River rafting companies and the county commission supported the Hey Joe closure, saying loud vehicle traffic and dust spoiled a wilderness experience sought by visitors from around the world.

“That’s a perfect example of user conflict,” which the BLM’s management plan aims to reduce while protecting natural resources, said Laura Peterson, a staff attorney with the Southern Utah Wilderness Alliance. While more than 300 miles of routes in the area were indeed closed to vehicles, more than 800 were left open, according to the organization.

“Riparian areas make up less than one percent of the desert lands,” Peterson said. “Certainly that is more important than a few people driving that route.”

Johnson acknowledged that Utah would also use the closed roads and federal lands for extractive projects — free from Washington’s environmental regulations and legal battles surrounding them. Yet he insisted that is not the state’s main goal.

“This landscape, it’s just unique — I have a love for it like no other,” said Johnson, who grew up in a southern Utah ranching family. “We absolutely never want these lands sold.”

Public lands advocates don’t believe such declarations. Utah is a booster of the fossil fuel industry, and with a Republican supermajority in power, they say state policies can change quickly. Utah’s lawsuit argued that the U.S. Constitution requires Washington to “dispose” of “unappropriated” BLM land, not give it to Utah. The advocates fear that could mean forcing its sale to the highest bidder.

On a blue-sky December morning, Peterson and Bloch walked with local activists through the sandy trails of Nine Mile Canyon, an example of the “unappropriated” public land Utah contests. Three hours south of Salt Lake City, its sandstone walls are so decorated with ancient petroglyphs and pictographs that it is known as the world’s longest outdoor art gallery. Above it sits the West Tavaputs Plateau, rich with gas reserves that conservationists worry could open up to more drilling.

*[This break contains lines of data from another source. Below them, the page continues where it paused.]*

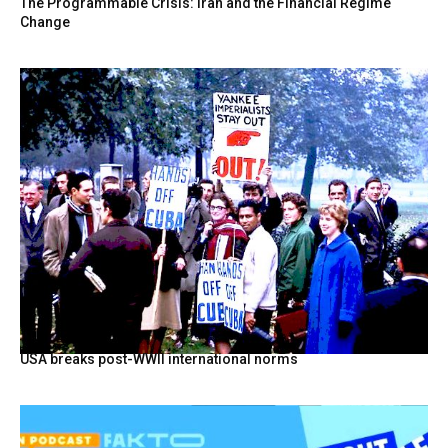
The Programmable Crisis: Iran and the Financial Regime
Change
USA breaks post-WWII international norms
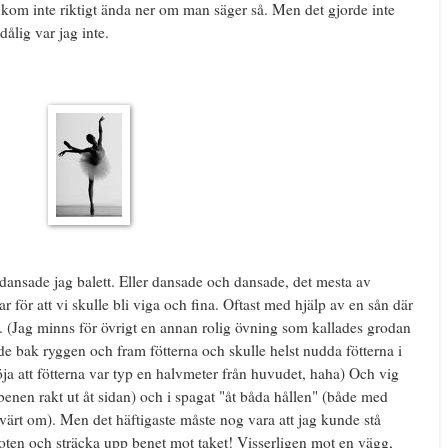
 kom inte riktigt ända ner om man säger så. Men det gjorde inte
dålig var jag inte.
t dansade jag balett. Eller dansade och dansade, det mesta av
r för att vi skulle bli viga och fina. Oftast med hjälp av en sån där
). (Jag minns för övrigt en annan rolig övning som kallades grodan
e bak ryggen och fram fötterna och skulle helst nudda fötterna i
ja att fötterna var typ en halvmeter från huvudet, haha) Och vig
 (benen rakt ut åt sidan) och i spagat "åt båda hållen" (både med
ärt om). Men det häftigaste måste nog vara att jag kunde stå
 foten och sträcka upp benet mot taket! Visserligen mot en vägg,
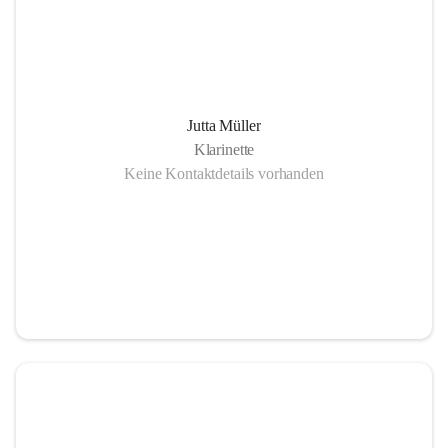
Jutta Müller
Klarinette
Keine Kontaktdetails vorhanden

Pam Miller, a retired anthropologist and college professor who has long advocated for protections for the canyon, stood at the shallow Rasmussen Cave and pointed to a petroglyph worn smooth by hand after hand touching it in hopes it would lead to fertility.

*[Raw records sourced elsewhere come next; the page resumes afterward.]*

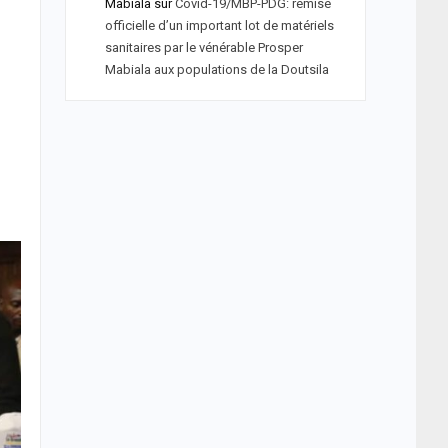
Mabiala
sur
Covid-19/MBP-PDG: remise
officielle d’un important lot de matériels
sanitaires par le vénérable Prosper
Mabiala aux populations de la Doutsila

“For thousands of years, people lived here — people with different ways of life, hunter-gatherers and then farmers and then hunter-gathers again — and they just kept coming back and adding their own rock art and renewing the magic of the existing stuff,” Miller said. “I feel that when I come to the canyon.”

The wilderness alliance is no fan of the federal government’s land management. But its regulatory processes, requiring environmental reviews and extensive public comment, do not exist at the state level, Bloch said.

Dennis Willis, who worked for 35 years in rangeland health and recreation at the local BLM office, echoed the point. After a career that afforded him opportunities to discover ancient wooden tools and Indigenous rock art, he also is a canyon advocate.

“I don’t want to replace open public processes and rules that everybody plays by and the opportunity to appeal things,” Willis said as he hiked toward a cliff carved with images of humans, horses and mountain sheep. And while he’s “frequently disappointed” by the way the bureau carries out its mission, “the state is worse.”